I’ve written an SharedQueue which is intended to work with several producers/consumers.
class SharedQueue : public boost::noncopyable
{
public:
SharedQueue(size_t size) : m_size(size){};
~SharedQueue(){};
int count() const {return m_container.size();};
void enqueue(int item);
bool enqueue(int item, int millisecondsTimeout);
private:
const size_t m_size;
boost::mutex m_mutex;
boost::condition_variable m_buffEmpty;
boost::condition_variable m_buffFull;
std::queue<int> m_container;
};
void SharedQueue::enqueue(int item)
{
{
boost::mutex::scoped_lock lock(m_mutex);
while(!(m_container.size() < m_size))
{
std::cout << "Queue is full" << std::endl;
m_buffFull.wait(lock);
}
m_container.push(item);
}
m_buffEmpty.notify_one();
}
int SharedQueue::dequeue()
{
int tmp = 0;
{
boost::mutex::scoped_lock lock(m_mutex);
if(m_container.size() == 0)
{
std::cout << "Queue is empty" << std::endl;
m_buffEmpty.wait(lock);
}
tmp = m_container.front();
m_container.pop();
}
m_buffFull.notify_one();
return tmp;
}
SharedQueue Sq(1000);
void producer()
{
int i = 0;
while(true)
{
Sq.enqueue(++i);
}
}
void consumer()
{
while(true)
{
std::cout << "Poping: " << Sq.dequeue() << std::endl;
}
}
int main()
{
boost::thread Producer(producer);
boost::thread Producer1(producer);
boost::thread Producer2(producer);
boost::thread Producer3(producer);
boost::thread Producer4(producer);
boost::thread Consumer(consumer);
Producer.join();
Producer1.join();
Producer2.join();
Producer3.join();
Producer4.join();
Consumer.join();
return 0;
}
As you can see I use boost::condition_variable. Is there any way to make the performance better? Perhaps I should consider any other synchronization method?

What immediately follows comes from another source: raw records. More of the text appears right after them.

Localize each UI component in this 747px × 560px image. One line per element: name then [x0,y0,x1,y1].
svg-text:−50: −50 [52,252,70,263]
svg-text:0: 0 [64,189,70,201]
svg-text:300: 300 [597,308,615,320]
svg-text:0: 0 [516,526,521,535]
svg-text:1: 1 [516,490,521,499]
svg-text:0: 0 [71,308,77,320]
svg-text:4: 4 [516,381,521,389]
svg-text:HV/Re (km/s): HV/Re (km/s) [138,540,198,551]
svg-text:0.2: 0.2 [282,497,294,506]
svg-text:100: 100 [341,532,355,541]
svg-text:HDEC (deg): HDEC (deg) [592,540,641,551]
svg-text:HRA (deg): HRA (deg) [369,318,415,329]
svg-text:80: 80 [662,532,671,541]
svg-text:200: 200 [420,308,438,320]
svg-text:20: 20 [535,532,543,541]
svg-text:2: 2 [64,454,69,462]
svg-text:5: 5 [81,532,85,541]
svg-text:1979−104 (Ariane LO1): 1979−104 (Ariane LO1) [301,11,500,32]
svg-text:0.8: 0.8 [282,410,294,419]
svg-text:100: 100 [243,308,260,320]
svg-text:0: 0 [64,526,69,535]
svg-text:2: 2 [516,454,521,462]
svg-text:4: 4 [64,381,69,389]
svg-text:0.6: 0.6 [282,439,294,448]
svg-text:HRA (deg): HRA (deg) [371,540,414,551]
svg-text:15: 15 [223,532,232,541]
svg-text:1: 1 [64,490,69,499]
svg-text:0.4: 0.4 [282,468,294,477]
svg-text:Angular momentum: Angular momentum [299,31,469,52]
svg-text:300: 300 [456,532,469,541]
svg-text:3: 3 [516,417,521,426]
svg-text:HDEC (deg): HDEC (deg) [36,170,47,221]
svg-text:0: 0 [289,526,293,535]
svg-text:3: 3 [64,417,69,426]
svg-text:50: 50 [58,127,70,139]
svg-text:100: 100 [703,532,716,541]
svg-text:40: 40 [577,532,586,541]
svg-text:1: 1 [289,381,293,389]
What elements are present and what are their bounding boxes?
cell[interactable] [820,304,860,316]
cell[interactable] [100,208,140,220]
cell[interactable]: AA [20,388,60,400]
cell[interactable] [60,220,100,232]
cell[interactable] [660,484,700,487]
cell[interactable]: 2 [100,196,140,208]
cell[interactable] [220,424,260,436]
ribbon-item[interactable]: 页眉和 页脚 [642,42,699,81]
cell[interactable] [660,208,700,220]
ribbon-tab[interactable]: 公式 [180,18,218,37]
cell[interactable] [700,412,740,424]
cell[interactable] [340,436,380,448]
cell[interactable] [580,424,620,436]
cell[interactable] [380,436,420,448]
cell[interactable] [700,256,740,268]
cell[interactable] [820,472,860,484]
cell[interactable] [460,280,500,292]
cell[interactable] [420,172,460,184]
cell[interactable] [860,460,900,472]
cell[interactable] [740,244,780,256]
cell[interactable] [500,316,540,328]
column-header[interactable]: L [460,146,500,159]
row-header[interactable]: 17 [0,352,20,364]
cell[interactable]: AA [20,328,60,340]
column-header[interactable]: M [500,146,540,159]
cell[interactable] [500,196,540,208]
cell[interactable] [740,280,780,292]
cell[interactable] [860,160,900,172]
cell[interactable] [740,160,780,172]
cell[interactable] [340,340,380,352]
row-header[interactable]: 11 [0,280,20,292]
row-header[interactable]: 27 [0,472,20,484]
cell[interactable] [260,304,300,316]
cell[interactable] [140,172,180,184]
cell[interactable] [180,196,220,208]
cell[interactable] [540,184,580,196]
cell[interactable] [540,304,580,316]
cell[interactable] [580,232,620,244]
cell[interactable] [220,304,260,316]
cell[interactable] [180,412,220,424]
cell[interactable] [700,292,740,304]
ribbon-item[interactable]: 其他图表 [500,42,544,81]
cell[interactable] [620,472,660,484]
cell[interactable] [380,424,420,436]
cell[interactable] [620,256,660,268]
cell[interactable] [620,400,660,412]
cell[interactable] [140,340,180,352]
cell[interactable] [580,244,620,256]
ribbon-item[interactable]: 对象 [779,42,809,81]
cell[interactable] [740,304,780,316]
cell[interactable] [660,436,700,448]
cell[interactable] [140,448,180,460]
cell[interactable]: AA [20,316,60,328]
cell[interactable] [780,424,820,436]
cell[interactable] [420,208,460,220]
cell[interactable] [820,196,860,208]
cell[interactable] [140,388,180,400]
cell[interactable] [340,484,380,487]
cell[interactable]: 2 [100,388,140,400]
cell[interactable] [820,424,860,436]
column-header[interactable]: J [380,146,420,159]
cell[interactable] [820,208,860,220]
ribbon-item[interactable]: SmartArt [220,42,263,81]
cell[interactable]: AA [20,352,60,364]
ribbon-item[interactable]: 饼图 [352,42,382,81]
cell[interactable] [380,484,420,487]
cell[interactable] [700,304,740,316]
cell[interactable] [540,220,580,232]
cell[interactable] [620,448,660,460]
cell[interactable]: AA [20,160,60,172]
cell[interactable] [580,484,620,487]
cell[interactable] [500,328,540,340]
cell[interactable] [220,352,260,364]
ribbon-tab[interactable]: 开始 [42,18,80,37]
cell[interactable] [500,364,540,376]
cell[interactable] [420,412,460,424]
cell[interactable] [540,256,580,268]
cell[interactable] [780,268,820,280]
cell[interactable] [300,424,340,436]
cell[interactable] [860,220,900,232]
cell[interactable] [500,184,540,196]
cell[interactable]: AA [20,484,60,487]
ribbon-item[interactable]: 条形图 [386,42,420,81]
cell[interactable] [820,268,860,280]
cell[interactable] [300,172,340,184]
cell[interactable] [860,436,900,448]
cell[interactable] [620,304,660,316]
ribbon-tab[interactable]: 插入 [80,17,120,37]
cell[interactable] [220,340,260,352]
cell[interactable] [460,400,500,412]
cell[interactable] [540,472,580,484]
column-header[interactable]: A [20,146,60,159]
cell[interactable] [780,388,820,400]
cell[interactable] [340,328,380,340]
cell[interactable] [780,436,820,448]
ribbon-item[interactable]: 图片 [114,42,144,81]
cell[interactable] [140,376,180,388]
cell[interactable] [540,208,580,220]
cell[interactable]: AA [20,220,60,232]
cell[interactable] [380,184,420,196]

In real-live scenarios not synthetic tests I think your implementation is good enough.
If however you’re expecting 106 or more operations per second, and you’re developing for Windows, then your solution is not that good.
On Windows, Boost traditionally sucks really bad when you’re using multithreading classes.
For mutexes, CriticalSection objects are usually much faster. For cond.vars,
authors of the boost are reinventing the wheel instead of using the correct Win32 API.
On Windows, I expect the native multi-producers/consumer queue object called “I/O completion port” to be several times more effective than any user-mode implementation possible. It’s main goal is I/O, however it’s perfectly OK calling PostQueuedCompletionStatus API to post anything you want to the queue. The only drawback – the queue has no upper limit, so you must limit the queue size yourself.